What about discount books?
"All discounts are terrible. The worst are companies that offer
restaurants cash for future food. It's like crack cocaine for restaurants.
Very
destructive, and very alluring. They say, Here's $50,000, all you owe
us $100,000 worth of food. Even successful restaurants go for it. Restaurants
in trouble-you're running Quinn's Steaks, the suppliers are yelling, refusing
to make new deliveries except for cash. You got tax problems, mortgage
problems ... $50,000 sounds like a gift from heaven.

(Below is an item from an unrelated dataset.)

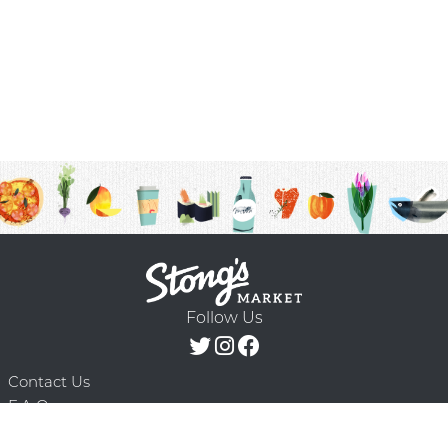
Follow Us
Contact Us
F.A.Q.
Terms & Conditions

Now the company sells
a credit card to customers, which only charges them 75 percent of what
they spend in you restaurant. The company makes $25,000 - 50 percent on
its investment. You get to pass out food. A year later, you paid off the
old debts, but ran up new ones. Where will you go? Back to that same company.
You're hooked. I tell successful restaurant owners- you're better off
charging a bunch of credit cards to the max. At least when you pay them
off you're done. You don't owe customers free food. The companies hate
to hear me say that. I don't give a shit. Anybody's entitled to make a
buck. But not selling cancer.
"Entertainment books-they're not as bad. It's not cancer, it's flu.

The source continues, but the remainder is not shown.